*WHAT TO DO:* Set the records down again in full, exactly as they are, apart from the images.

*DATA:*

/---

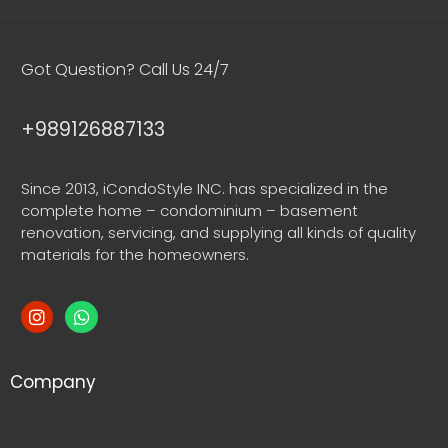
Got Question? Call Us 24/7
+989126887133
Since 2013, iCondoStyle INC. has specialized in the
complete home – condominium – basement
renovation, servicing, and supplying all kinds of quality
materials for the homeowners.
Company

\---

*ANSWER TO THE PROBLEM:*
Got Question? Call Us 24/7
+989126887133
Since 2013, iCondoStyle INC. has specialized in the
complete home – condominium – basement
renovation, servicing, and supplying all kinds of quality
materials for the homeowners.
Company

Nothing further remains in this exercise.